Monday, December 14, 2009

Second Book - Rituals of Revelation: The Ancient Near Eastern Roots of Jewish Mysticism

Because I can't stop now. I'm submitting this to Brill at the end of the summer (perhaps the De Vermis Mysteriis to The Invention of Hebrew's Necronomicon?):

The origins of Jewish mysticism are hotly contested: many of its most mysterious and compelling elements are found in Mesopotamian and early Jewish texts but not in the Hebrew Bible. How do we explain the new myths and rituals of Jewish mysticism? This project builds on recent advances in interpreting the data for connections between early Jewish and ancient Near Eastern intellectual culture. The Jewish intellectual culture of Qumran participated in
an international high culture through the medium of Aramaic, as exemplified by the astronomy of the book of Enoch, the first apocalypse and a key text in early mysticism. The project examines not only borrowing but how people experienced these myths religiously. How did the belief arise that this cosmic knowledge could be embodied by worshippers? I investigate mysticism not as an ineffable and inexplicable internal state, but as linguistic practice. Beginning with Sumerian incantations in which the exorcist claims to be Adapa, the semi divine sage who went to heaven, I will explore how the grammar and pragmatics of this ancient Near Eastern ritual tradition let practicioners adopt illuminated divine personae. The project is equally concerned with historical causation: why do these traditions only emerge in Judaism during the Hellenistic period? Here the loss of native kingship and the increasing autonomy and creativity of scribal culture are key. Myths of sovereign power are transferred from a top- down model in which the heavenly ruler empowers the earthly one to judge and militarily protect the individual to a model of audience, in which the individual appears before the heavenly throne to share liturgically in the benefits of cosmic rule and heavenly knowledge. Ritual enacts politics, as early Jewish mysticism empowers worshippers to live out Near Eastern myth under the new conditions of Hellenistic colonialism.

4 comments:

Rebecca said...

This looks very cool. I look forward to reading it! Have you read Peter Schäfer's new book on the Origins of Jewish Mysticism yet? At the Early Jewish and Christian Mysticism section (of the SBL) we're going to be doing a book review session about it. Is the work that you're doing now something that you would think of presenting at the SBL? (I'm on the steering committee of the section).

Seth L. Sanders said...

Glad it looks interesting! I have read Schäfer's bold and significant book very carefully and I most definitely have thoughts on it...First, on what it means to see, or not see, exilic and Hellenistic Judah as an ancient Near Eastern culture. Second, on what Boustan refers to as the assumption of a "stable" (culturally homogenous and continuous) Judaism--a crucial issue that Schäfer's work raises in surprising ways.

James F. McGrath said...

Let me second that it indeed looks interesting, exciting even!
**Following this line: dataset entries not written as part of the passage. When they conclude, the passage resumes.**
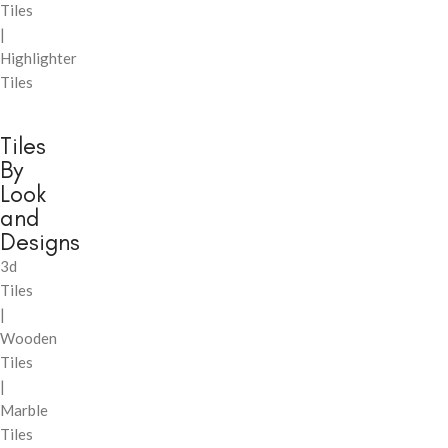
Tiles
|
Highlighter
Tiles
Tiles
By
Look
and
Designs
3d
Tiles
|
Wooden
Tiles
|
Marble
Tiles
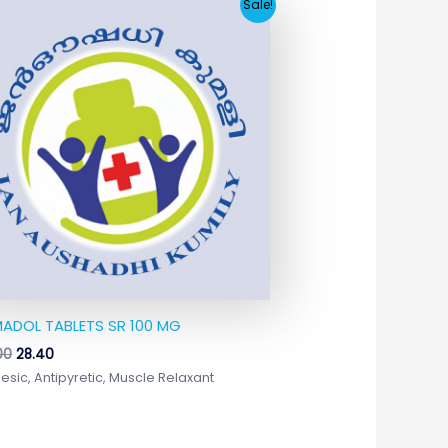
Original
Current
Sale!
price
price
was:
is:
₹244.00.
₹28.40.
ADOL TABLETS SR 100 MG
00
28.40
esic, Antipyretic, Muscle Relaxant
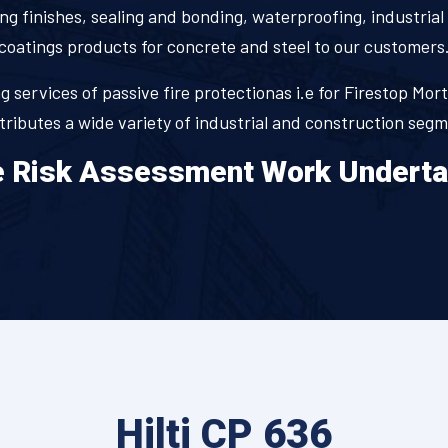
ng finishes, sealing and bonding, waterproofing, industrial 
coatings products for concrete and steel to our customers
 services of passive fire protectionas i.e for Firestop Mort
stributes a wide variety of industrial and construction seg
e Risk Assessment Work Undert
Hilti CP 636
Just out of curiosity, will the Mandaeans and/or the origins of Gnosticism be part of your exploration of Jewish mysticism? The Mandaeans are a subject that has caught my interest in a major way recently, and so I'm particularly on the lookout for anyone who is trying to explore connections between them and the history of Judaism and Christianity.

Seth L. Sanders said...

Hi James,

The richest recent thing I know of on the Mandean/Gnostic correlations with early Jewish Mysticism is Nathaniel Deutsch's The Gnostic Imagination. I am fascinated with the area myself, since Mandean texts clearly preserve elements of the same kind of nonbiblical ancient Near Eastern religion that you find in early Judaism!